Attilio Salemme

Attilio Salemme (1911-1955) was an American artist best known for his colorful, geometric paintings and works on paper, which juxtapose elongated vertical rectangles in complex relationships that suggest figural groups or “presences.”

Born near Boston, MA, Salemme supported his mother and sister from a very young age upon his father’s passing. After leaving school to take care of them, Salemme eventually joined the Marines. Back in New York City in 1930 in the first years of the Depression, Salemme found assorted jobs to support himself, his mother and sister. He started to think seriously of art as a career while living in the artistic milieu of Greenwich Village, though he had a conflicting interest in science.

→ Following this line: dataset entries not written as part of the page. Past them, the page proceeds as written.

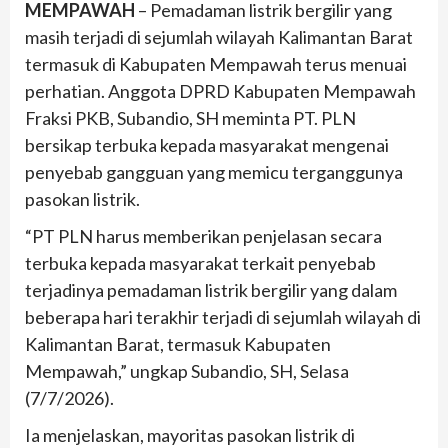
MEMPAWAH
– Pemadaman listrik bergilir yang
masih terjadi di sejumlah wilayah Kalimantan Barat
termasuk di Kabupaten Mempawah terus menuai
perhatian. Anggota DPRD Kabupaten Mempawah
Fraksi PKB, Subandio, SH meminta PT. PLN
bersikap terbuka kepada masyarakat mengenai
penyebab gangguan yang memicu terganggunya
pasokan listrik.
“PT PLN harus memberikan penjelasan secara
terbuka kepada masyarakat terkait penyebab
terjadinya pemadaman listrik bergilir yang dalam
beberapa hari terakhir terjadi di sejumlah wilayah di
Kalimantan Barat, termasuk Kabupaten
Mempawah,” ungkap Subandio, SH, Selasa
(7/7/2026).
Ia menjelaskan, mayoritas pasokan listrik di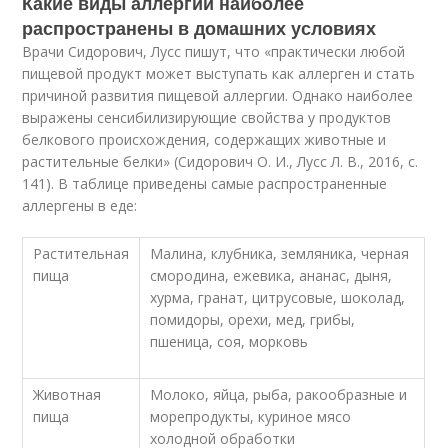
Какие виды аллергии наиболее
распространены в домашних условиях
Врачи Сидорович, Лусс пишут, что «практически любой
пищевой продукт может выступать как аллерген и стать
причиной развития пищевой аллергии. Однако наиболее
выражены сенсибилизирующие свойства у продуктов
белкового происхождения, содержащих животные и
растительные белки» (Сидорович О. И., Лусс Л. В., 2016, с.
141). В таблице приведены самые распространенные
аллергены в еде:
Растительная
Малина, клубника, земляника, черная
пища
смородина, ежевика, ананас, дыня,
хурма, гранат, цитрусовые, шоколад,
помидоры, орехи, мед, грибы,
пшеница, соя, морковь
Животная
Молоко, яйца, рыба, ракообразные и
пища
морепродукты, куриное мясо
холодной обработки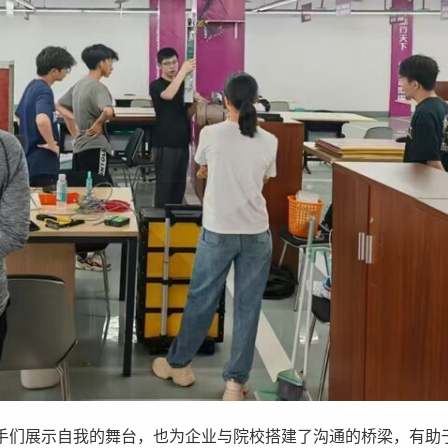
手们展示自我的舞台，也为企业与院校搭建了沟通的桥梁，有助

He met his wife and other artists when he got a job as a framer in 1942 at the precursor of the Solomon R. Guggenheim Museum, the Guggenheim Museum of Non-Objective Art. He was taken by the city’s rich museum collections, especially antiquities from ancient Italy and Greece. He had a notable preoccupation with classicism and studied Greco-Roman culture and history, whose influence he melded with his unique form of precisionist symbolism. According to his wife Lucia Salemme, he was always reaching back to the past to situate his thoughts on the present. He counted Marcel Duchamp and Alexander Calder among close friends, as well as Milton Avery, a fellow framer.

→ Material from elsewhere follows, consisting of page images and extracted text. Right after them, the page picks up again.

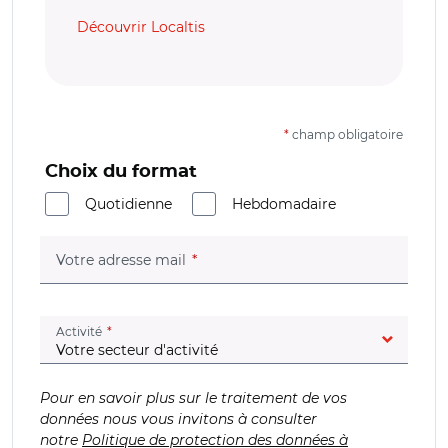
Découvrir Localtis
*
champ obligatoire
Choix du format
Quotidienne
Hebdomadaire
(champ obligatoire)
Votre adresse mail
(champ obligatoire)
Activité
Pour en savoir plus sur le traitement de vos
données nous vous invitons à consulter
notre
Politique de protection des données à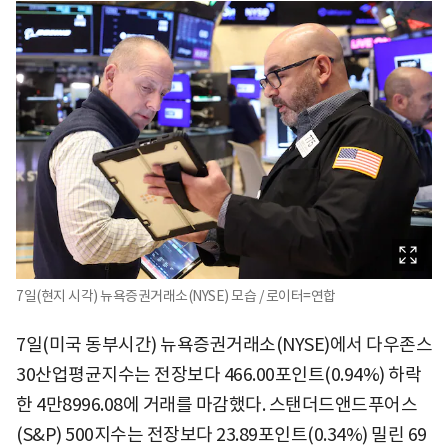
7일(현지 시각) 뉴욕증권거래소(NYSE) 모습 / 로이터=연합
7일(미국 동부시간) 뉴욕증권거래소(NYSE)에서 다우존스
30산업평균지수는 전장보다 466.00포인트(0.94%) 하락
한 4만8996.08에 거래를 마감했다. 스탠더드앤드푸어스
(S&P) 500지수는 전장보다 23.89포인트(0.34%) 밀린 69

Salemme died of a heart attack in 1955, and his paintings would soon be acknowledged for their surreal and metaphysical qualities. His work can be found in the collections of the Brooklyn Museum, Metropolitan Museum of Art, Museum of Modern Art and Whitney Museum of American Art, among others. Salemme was the subject a posthumous retrospective exhibition at the Whitney in the spring of 1959.